» Your instructions
Copy the records below exactly, starting at the line that contains "your tank with" and ending at the line that contains "SERA OMNIPUR A"; leave out any pictures.

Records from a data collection
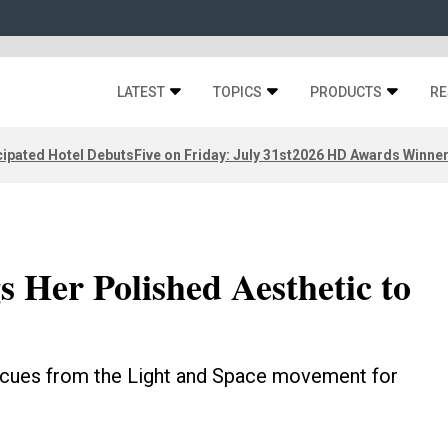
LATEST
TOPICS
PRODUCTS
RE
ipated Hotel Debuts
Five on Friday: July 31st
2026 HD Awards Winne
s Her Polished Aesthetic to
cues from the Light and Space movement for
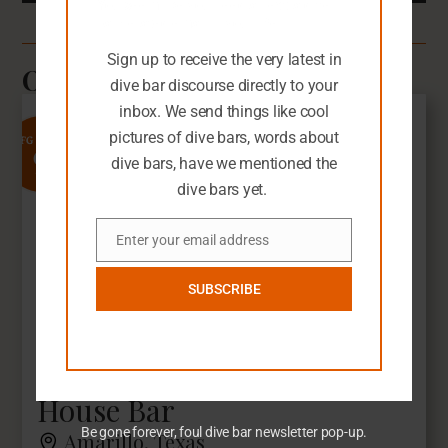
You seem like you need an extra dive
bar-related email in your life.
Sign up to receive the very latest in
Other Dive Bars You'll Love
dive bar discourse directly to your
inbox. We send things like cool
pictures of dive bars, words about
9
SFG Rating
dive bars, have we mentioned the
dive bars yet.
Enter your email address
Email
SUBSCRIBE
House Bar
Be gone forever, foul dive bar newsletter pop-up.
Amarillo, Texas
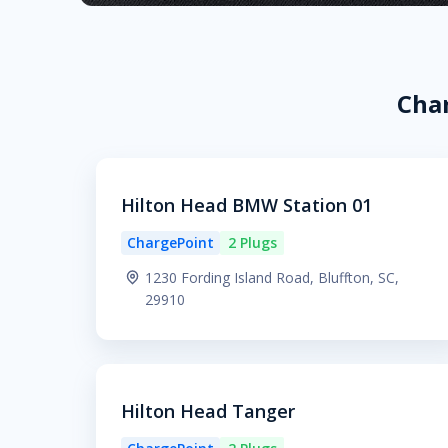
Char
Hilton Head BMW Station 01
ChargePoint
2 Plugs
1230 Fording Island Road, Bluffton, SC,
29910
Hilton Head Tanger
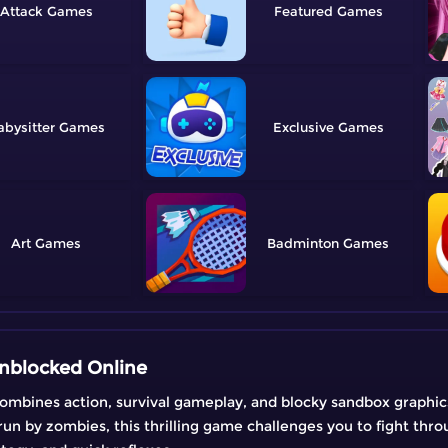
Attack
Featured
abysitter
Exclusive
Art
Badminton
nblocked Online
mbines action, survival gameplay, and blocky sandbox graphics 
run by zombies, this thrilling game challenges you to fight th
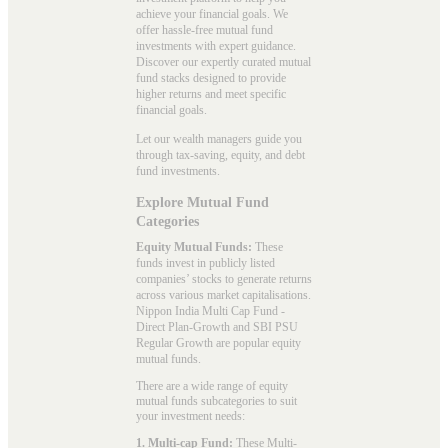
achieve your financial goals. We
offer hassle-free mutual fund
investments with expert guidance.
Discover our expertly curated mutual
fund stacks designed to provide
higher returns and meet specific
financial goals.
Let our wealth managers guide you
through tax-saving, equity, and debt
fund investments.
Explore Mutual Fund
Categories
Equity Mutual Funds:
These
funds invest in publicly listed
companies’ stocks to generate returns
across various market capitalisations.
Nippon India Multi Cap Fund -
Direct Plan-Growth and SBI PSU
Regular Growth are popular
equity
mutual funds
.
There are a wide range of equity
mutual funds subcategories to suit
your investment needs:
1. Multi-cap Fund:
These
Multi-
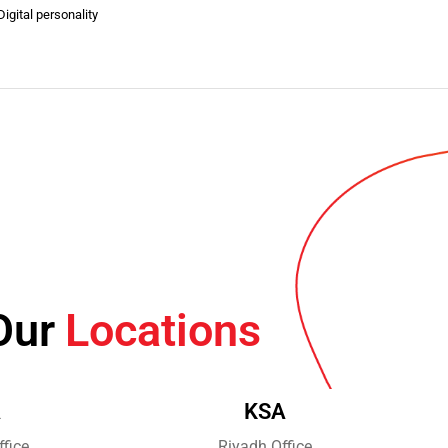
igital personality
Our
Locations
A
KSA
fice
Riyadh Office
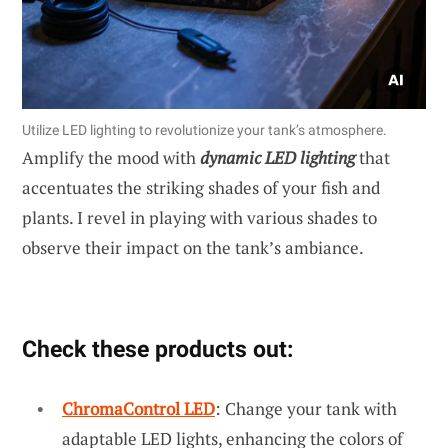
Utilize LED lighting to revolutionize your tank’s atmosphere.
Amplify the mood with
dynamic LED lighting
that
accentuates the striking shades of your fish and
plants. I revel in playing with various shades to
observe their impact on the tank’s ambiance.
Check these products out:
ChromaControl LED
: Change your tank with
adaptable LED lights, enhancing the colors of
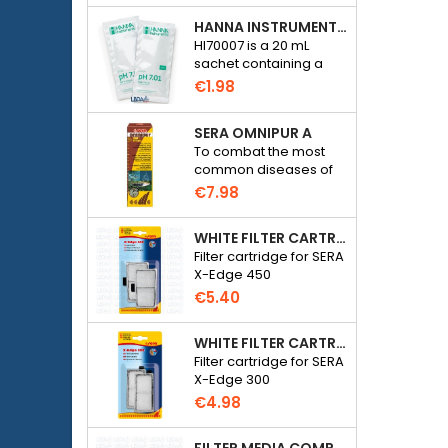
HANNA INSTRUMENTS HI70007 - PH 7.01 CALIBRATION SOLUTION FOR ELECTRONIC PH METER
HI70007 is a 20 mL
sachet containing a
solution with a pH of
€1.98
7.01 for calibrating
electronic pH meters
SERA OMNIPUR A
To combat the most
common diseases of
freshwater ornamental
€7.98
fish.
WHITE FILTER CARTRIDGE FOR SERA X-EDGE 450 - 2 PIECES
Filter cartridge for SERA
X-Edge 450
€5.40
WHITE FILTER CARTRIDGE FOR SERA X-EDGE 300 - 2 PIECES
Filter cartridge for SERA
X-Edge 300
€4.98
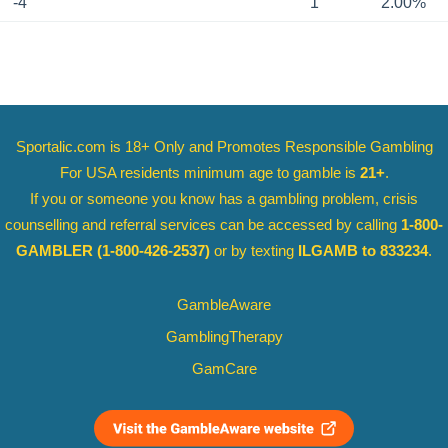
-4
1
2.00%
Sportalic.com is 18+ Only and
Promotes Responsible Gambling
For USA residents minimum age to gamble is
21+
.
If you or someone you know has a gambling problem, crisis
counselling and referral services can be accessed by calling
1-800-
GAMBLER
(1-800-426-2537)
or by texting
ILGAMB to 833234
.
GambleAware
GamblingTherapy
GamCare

» Answer section
: Change your tank with
adaptable LED lights, enhancing the colors of
HANNA INSTRUMENTS HI70007 - PH 7.01 CALIBRATION SOLUTION FOR ELECTRONIC PH METER
HI70007 is a 20 mL
sachet containing a
solution with a pH of
€1.98
7.01 for calibrating
electronic pH meters
SERA OMNIPUR A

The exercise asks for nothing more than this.